As we head into July, Amazon Prime Video has re-upped its movie offerings with a pack of new titles to choose from when you’re hunkering down inside to avoid the heat or taking advantage of the beautiful summer air for a backyard movie night. Whatever you’re in the mood for — be it a bizarre documentary about the American Dream coming crashing down in The Queen of Versailles, classic Russell Crowe action with Gladiator, or just wacky British comedy with Hot Fuzz — this is just the start of what the best movies on Amazon Prime look like for the month.
You really can’t go wrong when the top-billed cast of the comedy you’re watching is Will Ferrell, Paul Rudd, Steve Carell, and David Koechner. In this sequel to 2004’s Anchorman: The Legend of Ron Burgundy, Ron (Ferrell) and his dimwitted news team are back in the spotlight after making a splash on New York’s first 24-hour news channel, GNN. But Ron’s got problems: His marriage to Veronica Corningstone (Christina Applegate) is on the rocks after she, again, one-ups him for a prestigious anchor position on the nightly news, and his ego is so bruised he’s neglecting their son; he’s got stiff competition from the dashing Jack Lime (James Marsden); and he goes blind. All in a day’s work for Ron Burgundy.
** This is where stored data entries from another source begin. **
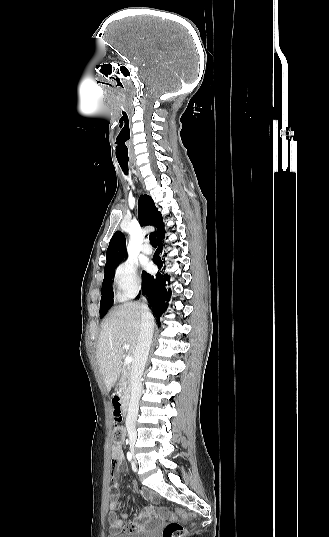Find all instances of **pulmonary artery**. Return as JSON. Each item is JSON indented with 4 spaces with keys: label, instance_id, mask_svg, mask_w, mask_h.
Instances as JSON below:
<instances>
[{
    "label": "pulmonary artery",
    "instance_id": "obj_1",
    "mask_svg": "<svg viewBox=\"0 0 329 537\" xmlns=\"http://www.w3.org/2000/svg\"><path fill=\"white\" fill-rule=\"evenodd\" d=\"M141 251L144 254H151L152 253V247L148 243H144L141 247Z\"/></svg>",
    "mask_w": 329,
    "mask_h": 537
}]
</instances>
Regina Hall (Nine Perfect Strangers, Insecure) stars in this social thriller/horror about an elite New England university that’s as old as the country itself and has just as many dark secrets. Hall plays Gail Bishop, the school’s new headmaster and the first Black person to hold the position. A Black student, Jasmine Moore (Zoe Renee), arrives as a freshman and is soon subjected to anonymous racist attacks that she is convinced are being done by an ancient presence from the school’s past — turns out the school was built on the site of some Salem-era witch trials. As Gail and Jasmine learn to navigate the school’s elite politics and privilege, they uncover the truth about the school and just how tied to its past it really is.
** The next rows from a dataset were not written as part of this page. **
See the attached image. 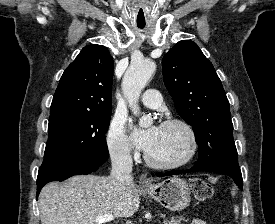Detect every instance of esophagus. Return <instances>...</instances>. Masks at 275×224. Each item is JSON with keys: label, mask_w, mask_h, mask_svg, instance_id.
<instances>
[{"label": "esophagus", "mask_w": 275, "mask_h": 224, "mask_svg": "<svg viewBox=\"0 0 275 224\" xmlns=\"http://www.w3.org/2000/svg\"><path fill=\"white\" fill-rule=\"evenodd\" d=\"M140 184L144 187H148L150 185V181L148 180L146 174H142L140 176Z\"/></svg>", "instance_id": "obj_1"}]
</instances>
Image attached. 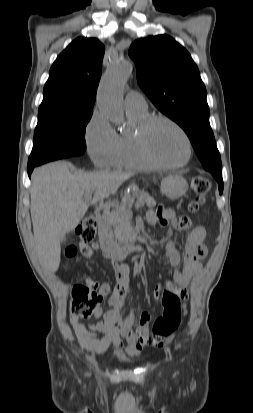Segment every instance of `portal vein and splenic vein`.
Segmentation results:
<instances>
[{"instance_id": "1", "label": "portal vein and splenic vein", "mask_w": 253, "mask_h": 413, "mask_svg": "<svg viewBox=\"0 0 253 413\" xmlns=\"http://www.w3.org/2000/svg\"><path fill=\"white\" fill-rule=\"evenodd\" d=\"M84 198H85V200H87V201L91 200V198H92L91 192H90V191H89V192H86L85 195H84Z\"/></svg>"}]
</instances>
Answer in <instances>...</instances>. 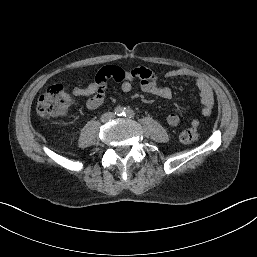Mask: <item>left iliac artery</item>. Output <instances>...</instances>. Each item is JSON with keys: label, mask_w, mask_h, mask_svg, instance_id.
Listing matches in <instances>:
<instances>
[{"label": "left iliac artery", "mask_w": 257, "mask_h": 257, "mask_svg": "<svg viewBox=\"0 0 257 257\" xmlns=\"http://www.w3.org/2000/svg\"><path fill=\"white\" fill-rule=\"evenodd\" d=\"M123 115L125 117L133 118L135 116V112L132 109H130V108H125Z\"/></svg>", "instance_id": "obj_1"}]
</instances>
A film with one of the most compelling twists of all time, director Bryan Singer’s The Usual Suspects is the story of a group of hardened criminals, Hungarian mobsters, and a ghostly mastermind known as Keyser Soze, who may or may not exist. After a docked ship mysteriously explodes in San Pedro Bay killing 27 bad people, one of only two survivors, con artist Roger “Verbal” Kint (Kevin Spacey), recounts the entire story to U.S. Customs agent Dave Kujan (Chazz Palminteri) in an LA police station. Told in flashbacks, Verbal’s story is tall, involves drugs and jewels, and includes his crew of five, including Keaton (Gabriel Byrne), McManus (Stephen Baldwin), Fenster (Benicio Del Toro), and Hockney (Kevin Pollak). “The greatest trick the Devil ever pulled was convincing the world he didn’t exist,” Verbal tells Kujan. But who is Keyser Soze? Is he the Devil? The Usual Suspects will have you asking the same questions.
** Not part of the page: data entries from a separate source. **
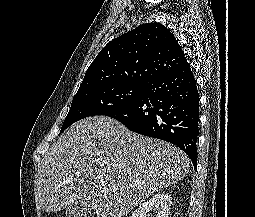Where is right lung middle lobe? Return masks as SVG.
<instances>
[{"label": "right lung middle lobe", "mask_w": 255, "mask_h": 217, "mask_svg": "<svg viewBox=\"0 0 255 217\" xmlns=\"http://www.w3.org/2000/svg\"><path fill=\"white\" fill-rule=\"evenodd\" d=\"M147 85L118 84L78 91L74 96L61 132L78 120L89 116L105 115L127 107L146 89Z\"/></svg>", "instance_id": "1"}]
</instances>
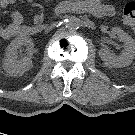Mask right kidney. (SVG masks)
Returning a JSON list of instances; mask_svg holds the SVG:
<instances>
[{
    "instance_id": "right-kidney-1",
    "label": "right kidney",
    "mask_w": 135,
    "mask_h": 135,
    "mask_svg": "<svg viewBox=\"0 0 135 135\" xmlns=\"http://www.w3.org/2000/svg\"><path fill=\"white\" fill-rule=\"evenodd\" d=\"M22 46H26L27 50L31 52L33 49L32 39L28 36L17 37L6 48L3 68L10 76L22 75L33 67L31 53L18 60V51Z\"/></svg>"
}]
</instances>
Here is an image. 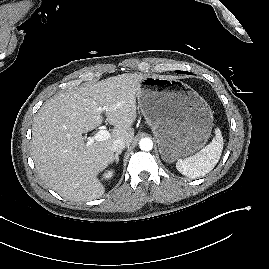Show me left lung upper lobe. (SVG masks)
<instances>
[{
  "instance_id": "left-lung-upper-lobe-1",
  "label": "left lung upper lobe",
  "mask_w": 269,
  "mask_h": 269,
  "mask_svg": "<svg viewBox=\"0 0 269 269\" xmlns=\"http://www.w3.org/2000/svg\"><path fill=\"white\" fill-rule=\"evenodd\" d=\"M176 73H182V74H189L190 72H186V71H176Z\"/></svg>"
}]
</instances>
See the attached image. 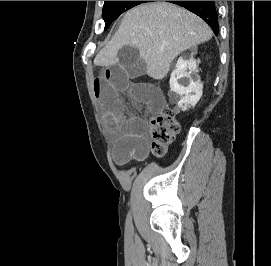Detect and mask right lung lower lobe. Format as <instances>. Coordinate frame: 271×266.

Based on the true story of turn-of-the-century English artist Louis Wain, whose paintings and illustrations of cats depicted our feline friends with psychedelic colors and imagery that no one had ever seen in the early 1900s, prompting many to believe that Wain suffered from schizophrenia. Benedict Cumberbatch depicts the eccentric artist with power and control, but by his side as Wain descends slowly into madness is the equally-powerful Claire Foy (The Crown) as Wain’s wife Emily. It’s their deep love for one another that helps keep Wain above water during a dark time in Wain’s, and the country’s, life. “How you’ve managed to conjure images of such delight in such a dark time, I don’t know,” Wain’s boss (Toby Jones) at the Illustrated London News tells him. While not a critical darling, The Electrical Life of Louis Wain will definitely add some color to your movie night.